══ SUPPLIED DATA ══

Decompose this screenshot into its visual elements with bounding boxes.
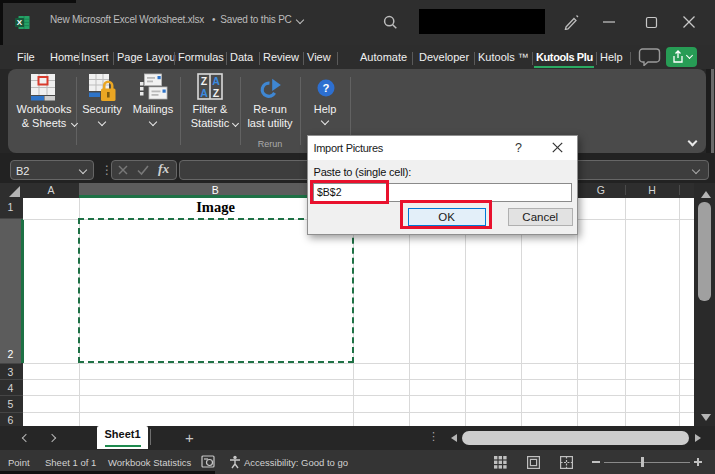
svg-text:A: A — [200, 87, 208, 99]
svg-text:Z: Z — [201, 75, 208, 87]
svg-text:Z: Z — [213, 87, 220, 99]
svg-text:A: A — [212, 75, 220, 87]
svg-text:?: ? — [322, 82, 329, 94]
svg-text:X: X — [17, 18, 23, 27]
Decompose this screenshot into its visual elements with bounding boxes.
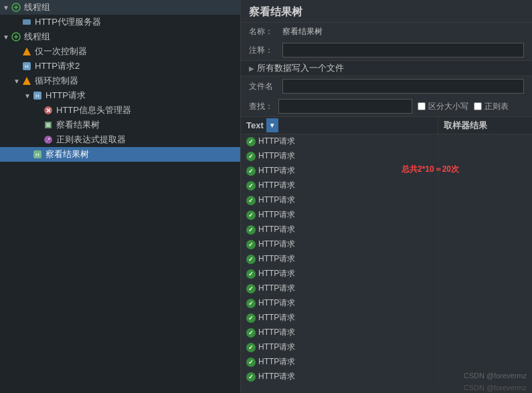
cell-text: HTTP请求 — [241, 134, 438, 148]
table-row[interactable]: HTTP请求 — [241, 281, 532, 296]
tree-item-http-header-mgr[interactable]: ✕HTTP信息头管理器 — [0, 103, 240, 118]
comment-input[interactable] — [282, 43, 524, 57]
tree-item-regex-extractor[interactable]: .*正则表达式提取器 — [0, 132, 240, 147]
watermark: CSDN @forevermz — [464, 372, 527, 380]
table-row[interactable]: HTTP请求 — [241, 223, 532, 237]
tree-item-http-proxy[interactable]: HTTP代理服务器 — [0, 15, 240, 29]
tree-item-label: HTTP请求 — [46, 90, 238, 102]
file-section-label: 所有数据写入一个文件 — [257, 62, 344, 74]
svg-text:✕: ✕ — [46, 107, 51, 114]
table-row[interactable]: HTTP请求 — [241, 252, 532, 267]
request-label: HTTP请求 — [258, 342, 295, 353]
search-row: 查找： 区分大小写 正则表 — [241, 96, 532, 117]
case-sensitive-checkbox[interactable] — [418, 102, 426, 110]
comment-row: 注释： — [241, 40, 532, 60]
table-row[interactable]: HTTP请求 — [241, 149, 532, 164]
svg-text:H: H — [35, 93, 39, 99]
table-row[interactable]: HTTP请求 — [241, 340, 532, 355]
filename-input[interactable] — [282, 79, 524, 94]
tree-node-icon: H — [32, 149, 43, 160]
request-label: HTTP请求 — [258, 209, 295, 221]
cell-text: HTTP请求 — [241, 208, 438, 222]
tree-item-label: 察看结果树 — [56, 119, 238, 131]
tree-item-label: 线程组 — [24, 1, 238, 13]
regex-group[interactable]: 正则表 — [474, 101, 509, 112]
table-row[interactable]: HTTP请求 — [241, 164, 532, 178]
request-label: HTTP请求 — [258, 253, 295, 265]
tree-arrow: ▼ — [3, 33, 11, 41]
tree-item-label: HTTP信息头管理器 — [56, 104, 238, 116]
cell-text: HTTP请求 — [241, 223, 438, 237]
table-row[interactable]: HTTP请求 — [241, 267, 532, 281]
table-row[interactable]: HTTP请求 — [241, 311, 532, 325]
tree-arrow: ▼ — [24, 92, 32, 100]
table-row[interactable]: HTTP请求 — [241, 296, 532, 311]
tree-item-label: 线程组 — [24, 31, 238, 43]
table-header: Text ▼ 取样器结果 — [241, 117, 532, 134]
tree-node-icon — [11, 2, 21, 13]
tree-item-http-req-main[interactable]: ▼HHTTP请求 — [0, 88, 240, 103]
table-body[interactable]: HTTP请求HTTP请求HTTP请求HTTP请求HTTP请求HTTP请求HTTP… — [241, 134, 532, 382]
status-icon — [246, 358, 256, 367]
cell-text: HTTP请求 — [241, 252, 438, 266]
table-row[interactable]: HTTP请求 — [241, 325, 532, 340]
tree-node-icon — [21, 17, 32, 27]
status-icon — [246, 284, 256, 293]
tree-item-thread-group-1[interactable]: ▼线程组 — [0, 0, 240, 15]
search-label: 查找： — [249, 101, 273, 112]
tree-item-label: 察看结果树 — [46, 148, 238, 160]
tree-node-icon — [11, 31, 21, 42]
cell-text: HTTP请求 — [241, 178, 438, 192]
table-row[interactable]: HTTP请求 — [241, 237, 532, 252]
tree-panel[interactable]: ▼线程组HTTP代理服务器▼线程组仅一次控制器HHTTP请求2▼循环控制器▼HH… — [0, 0, 241, 393]
col-text-label: Text — [246, 120, 264, 130]
status-icon — [246, 313, 256, 323]
tree-item-once-controller[interactable]: 仅一次控制器 — [0, 44, 240, 59]
tree-node-icon: .* — [43, 134, 54, 145]
tree-item-label: 循环控制器 — [35, 75, 238, 87]
regex-label: 正则表 — [484, 101, 509, 112]
cell-text: HTTP请求 — [241, 164, 438, 178]
svg-text:.*: .* — [46, 136, 51, 143]
svg-text:H: H — [25, 63, 29, 70]
svg-rect-3 — [23, 19, 31, 25]
request-label: HTTP请求 — [258, 268, 295, 279]
tree-item-view-tree-2[interactable]: H察看结果树 — [0, 147, 240, 162]
cell-text: HTTP请求 — [241, 355, 438, 369]
cell-text: HTTP请求 — [241, 340, 438, 354]
case-sensitive-group[interactable]: 区分大小写 — [418, 101, 468, 112]
cell-text: HTTP请求 — [241, 311, 438, 325]
table-row[interactable]: HTTP请求 — [241, 178, 532, 193]
request-label: HTTP请求 — [258, 150, 295, 162]
status-icon — [246, 196, 256, 205]
tree-item-http-req-2[interactable]: HHTTP请求2 — [0, 59, 240, 74]
table-row[interactable]: HTTP请求 — [241, 134, 532, 149]
status-icon — [246, 269, 256, 279]
filename-label: 文件名 — [249, 81, 282, 92]
svg-marker-10 — [23, 77, 31, 85]
table-row[interactable]: HTTP请求 — [241, 193, 532, 208]
filename-row: 文件名 — [241, 76, 532, 96]
tree-arrow: ▼ — [13, 78, 21, 85]
status-icon — [246, 225, 256, 235]
status-icon — [246, 299, 256, 308]
tree-item-loop-controller[interactable]: ▼循环控制器 — [0, 74, 240, 88]
status-icon — [246, 372, 256, 382]
request-label: HTTP请求 — [258, 297, 295, 309]
status-icon — [246, 137, 256, 146]
regex-checkbox[interactable] — [474, 102, 482, 110]
tree-item-view-tree-1[interactable]: 察看结果树 — [0, 118, 240, 132]
cell-text: HTTP请求 — [241, 370, 438, 382]
tree-node-icon — [21, 76, 32, 86]
request-label: HTTP请求 — [258, 356, 295, 368]
section-arrow: ▶ — [249, 65, 254, 72]
tree-item-thread-group-2[interactable]: ▼线程组 — [0, 29, 240, 44]
watermark-container: CSDN @forevermz — [241, 382, 532, 393]
table-row[interactable]: HTTP请求 — [241, 355, 532, 370]
col-dropdown-button[interactable]: ▼ — [266, 118, 278, 132]
search-input[interactable] — [278, 99, 412, 114]
cell-text: HTTP请求 — [241, 149, 438, 163]
table-row[interactable]: HTTP请求 — [241, 208, 532, 223]
cell-text: HTTP请求 — [241, 237, 438, 251]
name-value: 察看结果树 — [282, 26, 524, 37]
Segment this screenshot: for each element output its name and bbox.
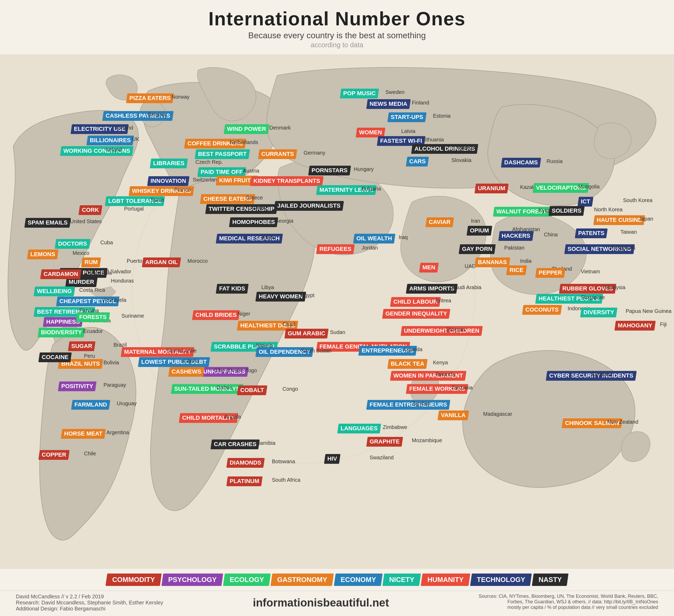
country-label-taiwan: Taiwan xyxy=(621,229,637,235)
map-label-spam-emails: SPAM EMAILS xyxy=(24,218,71,228)
map-label-billionaires: BILLIONAIRES xyxy=(86,136,134,145)
country-label-tanzania: Tanzania xyxy=(451,384,472,391)
map-label-platinum: PLATINUM xyxy=(226,476,262,486)
country-label-eritrea: Eritrea xyxy=(436,298,451,304)
map-area: POP MUSICSwedenPIZZA EATERSNorwayNEWS ME… xyxy=(0,54,674,569)
map-label-forests: FORESTS xyxy=(76,312,110,322)
country-label-suriname: Suriname xyxy=(121,313,144,319)
country-label-togo: Togo xyxy=(245,367,257,373)
map-label-child-labour: CHILD LABOUR xyxy=(390,297,441,307)
map-label-kidney-transplants: KIDNEY TRANSPLANTS xyxy=(250,176,323,186)
map-label-biodiversity: BIODIVERSITY xyxy=(37,328,85,337)
map-label-gender-inequality: GENDER INEQUALITY xyxy=(382,309,450,319)
country-label-uganda: Uganda xyxy=(404,346,422,352)
header: International Number Ones Because every … xyxy=(0,0,674,52)
country-label-slovakia: Slovakia xyxy=(451,157,471,163)
map-label-mahogany: MAHOGANY xyxy=(614,321,656,331)
footer: David McCandless // v 2.2 / Feb 2019Rese… xyxy=(0,591,674,614)
map-label-innovation: INNOVATION xyxy=(147,176,189,186)
country-label-zimbabwe: Zimbabwe xyxy=(383,424,407,430)
country-label-chile: Chile xyxy=(84,451,96,457)
country-label-pakistan: Pakistan xyxy=(504,245,525,251)
country-label-saudi-arabia: Saudi Arabia xyxy=(451,284,481,290)
country-label-swaziland: Swaziland xyxy=(370,455,394,461)
map-label-libraries: LIBRARIES xyxy=(150,159,188,168)
country-label-north-korea: North Korea xyxy=(594,206,623,213)
map-label-lemons: LEMONS xyxy=(27,250,59,259)
map-label-child-brides: CHILD BRIDES xyxy=(192,310,240,320)
country-label-cuba: Cuba xyxy=(100,240,113,246)
country-label-morocco: Morocco xyxy=(188,258,208,264)
map-label-currants: CURRANTS xyxy=(258,149,297,159)
country-label-philippines: Philippines xyxy=(610,245,636,251)
country-label-ireland: Ireland xyxy=(106,147,122,153)
country-label-lithuania: Lithuania xyxy=(422,137,444,143)
map-label-coconuts: COCONUTS xyxy=(522,305,562,315)
country-label-bulgaria: Bulgaria xyxy=(362,186,381,192)
map-label-pop-music: POP MUSIC xyxy=(340,89,379,99)
map-label-hackers: HACKERS xyxy=(498,231,534,241)
country-label-ethiopia: Ethiopia xyxy=(446,327,465,333)
map-label-languages: LANGUAGES xyxy=(337,424,381,434)
country-label-france: France xyxy=(174,187,191,193)
country-label-uk: UK xyxy=(132,136,139,142)
map-label-gay-porn: GAY PORN xyxy=(459,244,495,254)
map-label-cocaine: COCAINE xyxy=(38,352,72,362)
country-label-belgium: Belgium xyxy=(148,112,167,118)
map-label-heavy-women: HEAVY WOMEN xyxy=(255,292,306,302)
map-label-sugar: SUGAR xyxy=(68,341,96,351)
country-label-liberia: Liberia xyxy=(184,358,199,364)
map-label-oil-wealth: OIL WEALTH xyxy=(353,234,395,244)
country-label-mongolia: Mongolia xyxy=(578,184,599,190)
country-label-estonia: Estonia xyxy=(433,113,451,119)
country-label-côte-d'ivoire: Côte d'Ivoire xyxy=(214,367,243,373)
country-label-malaysia: Malaysia xyxy=(604,284,626,290)
country-label-latvia: Latvia xyxy=(401,128,415,134)
map-label-caviar: CAVIAR xyxy=(425,217,454,227)
country-label-chad: Chad xyxy=(283,321,295,327)
map-label-fat-kids: FAT KIDS xyxy=(216,284,248,294)
country-label-georgia: Georgia xyxy=(274,218,293,224)
map-label-copper: COPPER xyxy=(38,450,70,460)
map-label-opium: OPIUM xyxy=(466,226,492,236)
legend-item-technology: TECHNOLOGY xyxy=(470,574,532,586)
page-container: International Number Ones Because every … xyxy=(0,0,674,616)
legend-item-nicety: NICETY xyxy=(382,574,421,586)
country-label-spain: Spain xyxy=(150,197,164,203)
country-label-hungary: Hungary xyxy=(354,166,374,172)
country-label-switzerland: Switzerland xyxy=(193,177,220,183)
country-label-fiji: Fiji xyxy=(660,321,667,327)
legend: COMMODITYPSYCHOLOGYECOLOGYGASTRONOMYECON… xyxy=(0,569,674,591)
map-label-cork: CORK xyxy=(79,205,102,215)
map-label-cardamon: CARDAMON xyxy=(40,269,81,279)
map-label-sun-tailed-monkeys: SUN-TAILED MONKEYS xyxy=(171,384,243,394)
country-label-guatemala: Guatemala xyxy=(86,270,112,276)
map-label-bananas: BANANAS xyxy=(474,258,510,267)
country-label-sweden: Sweden xyxy=(385,89,405,95)
country-label-bolivia: Bolivia xyxy=(104,359,119,366)
map-label-refugees: REFUGEES xyxy=(316,244,355,254)
map-label-doctors: DOCTORS xyxy=(54,239,90,249)
country-label-south-korea: South Korea xyxy=(623,197,652,203)
country-label-germany: Germany xyxy=(304,150,325,156)
country-label-mexico: Mexico xyxy=(73,250,89,256)
map-label-farmland: FARMLAND xyxy=(71,400,110,410)
country-label-sierra-leone: Sierra Leone xyxy=(166,348,197,354)
country-label-norway: Norway xyxy=(172,94,190,100)
country-label-czech-rep.: Czech Rep. xyxy=(195,159,223,165)
country-label-sudan: Sudan xyxy=(330,329,345,335)
map-label-ict: ICT xyxy=(577,197,593,206)
country-label-uruguay: Uruguay xyxy=(117,401,137,407)
legend-item-commodity: COMMODITY xyxy=(106,574,161,586)
legend-item-humanity: HUMANITY xyxy=(421,574,470,586)
map-label-black-tea: BLACK TEA xyxy=(387,359,427,369)
country-label-papua-new-guinea: Papua New Guinea xyxy=(626,308,671,314)
country-label-congo: Congo xyxy=(283,386,298,392)
map-label-argan-oil: ARGAN OIL xyxy=(142,258,181,267)
country-label-india: India xyxy=(520,258,532,264)
country-label-singapore: Singapore xyxy=(581,294,605,300)
country-label-iran: Iran xyxy=(471,218,480,224)
country-label-united-states: United States xyxy=(70,218,102,224)
legend-item-ecology: ECOLOGY xyxy=(223,574,271,586)
map-label-wellbeing: WELLBEING xyxy=(33,287,75,296)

═══

- PROBLEM TO WORK ON
Give the count of lines above that include the word "controller", stating no other information.

- REPLY
2